[Dataset entries]
*** Begin section ***

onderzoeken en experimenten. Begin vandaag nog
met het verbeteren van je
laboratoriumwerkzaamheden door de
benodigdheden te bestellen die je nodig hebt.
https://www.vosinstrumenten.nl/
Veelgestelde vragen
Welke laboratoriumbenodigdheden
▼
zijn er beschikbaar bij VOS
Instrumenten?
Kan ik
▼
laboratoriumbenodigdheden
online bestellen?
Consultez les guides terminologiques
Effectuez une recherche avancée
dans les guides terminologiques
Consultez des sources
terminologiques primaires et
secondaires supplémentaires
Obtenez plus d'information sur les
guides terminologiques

*** End section ***
*** Begin section ***

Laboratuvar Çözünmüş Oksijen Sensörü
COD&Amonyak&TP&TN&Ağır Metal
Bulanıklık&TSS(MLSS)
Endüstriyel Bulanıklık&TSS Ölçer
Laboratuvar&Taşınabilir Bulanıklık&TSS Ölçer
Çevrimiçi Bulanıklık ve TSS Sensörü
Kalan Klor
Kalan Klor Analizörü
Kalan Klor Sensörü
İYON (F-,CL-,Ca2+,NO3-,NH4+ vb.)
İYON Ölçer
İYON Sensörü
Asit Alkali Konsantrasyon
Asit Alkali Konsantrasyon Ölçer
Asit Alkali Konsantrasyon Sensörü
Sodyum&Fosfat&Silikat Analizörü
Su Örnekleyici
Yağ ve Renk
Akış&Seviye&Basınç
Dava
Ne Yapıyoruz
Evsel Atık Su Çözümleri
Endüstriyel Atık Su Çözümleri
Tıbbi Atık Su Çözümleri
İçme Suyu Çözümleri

*** End section ***
*** Begin section ***

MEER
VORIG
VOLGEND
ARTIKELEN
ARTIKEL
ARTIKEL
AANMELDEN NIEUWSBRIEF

*** End section ***

▶ Work order: Would you print, exactly as written, every line above from the one holding "onderzoeken en experimenten." through the one holding "Obtenez plus d'information sur les", with both included and no other lines?

▶ Exercise result:
onderzoeken en experimenten. Begin vandaag nog
met het verbeteren van je
laboratoriumwerkzaamheden door de
benodigdheden te bestellen die je nodig hebt.
https://www.vosinstrumenten.nl/
Veelgestelde vragen
Welke laboratoriumbenodigdheden
▼
zijn er beschikbaar bij VOS
Instrumenten?
Kan ik
▼
laboratoriumbenodigdheden
online bestellen?
Consultez les guides terminologiques
Effectuez une recherche avancée
dans les guides terminologiques
Consultez des sources
terminologiques primaires et
secondaires supplémentaires
Obtenez plus d'information sur les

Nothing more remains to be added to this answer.